Les Mystères du Grand Paris
Saison 1 • Épisode 7/15
Almerinda Capitào, candidate à Miss Grand Paris
Résumé de l’épisode précédent : José-Carlos Capitào a rencontré le vénérable de la Grande Loge Hexagonale Rénovée de Saint-Denis dans l’espoir de devenir franc-maçon. En repartant, confiant en ses chances de réaliser l’un des grands rêves de sa vie, il a téléphoné à Karim Leroux, son stagiaire, qui s’occupait seul de la tournée du jour, pour voir si tout se passait bien… Malheureusement, Karim semblait avoir quelques petits problèmes avec la police de la route.
Pendant ce temps, canal de l’Ourcq, près du RER du Vert-Galant, à la lisière de la commune de Vaujours, patrie des Valjoviens, une jeune femme s’entraîne dur à être belle…
J’ai mis mon jogging Nike, le fuchsia, il est assorti à mes chaussures spécial running et je crois que s’il y a bien un truc que j’aime, c’est me sentir cohérente avec mon corps et avec ma marque de sportswear préférée quand je cours le long du canal.

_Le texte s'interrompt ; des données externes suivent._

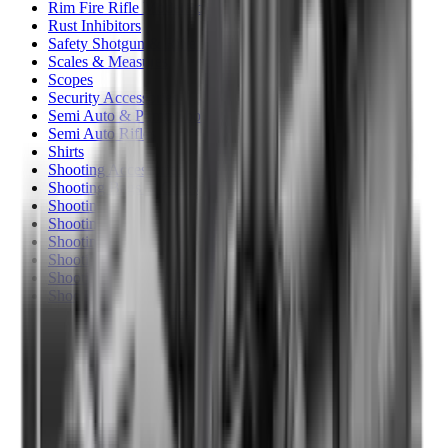
Rim Fire Rifle Moderators
Rust Inhibitors
Safety Shotgun & Rifle
Scales & Measures
Scopes
Security Accessories
Semi Auto & Pump Shotguns
Semi Auto Rifles
Shirts
Shooting Accessories
Shooting Bags & Cases
Shooting Boots
Shooting Gifts
Shooting Glasses
Shooting Sticks
Shooting Targets & Range Equipment
Shooting Vests
Shotgun & Rifle Safes
Shotgun Chokes
Shotgun Clay
Shotgun Game
Shotgun Magazines
Shotgun Practical
Shotgun Recoil Pads
Shotgun Sights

Trois kilomètres pour aller à Sevran, c’est cool, six bornes aller-retour, objectif moins un kilo pour la présélection de samedi à Aulnay et je serai au top. Quelque chose me dit que je ne peux pas ne pas être sélectionnée pour la phase finale de Miss Grand Paris, c’est pas possible, en ce moment tout me sourit, oui, même la météo, avec ce soleil rouge à l’horizon, et toutes ces feuilles au sol de toutes les couleurs, c’est trop magnifique, c’est… c’est… c’est comment il chantait Joe Dassin ?, c’est l’été indien…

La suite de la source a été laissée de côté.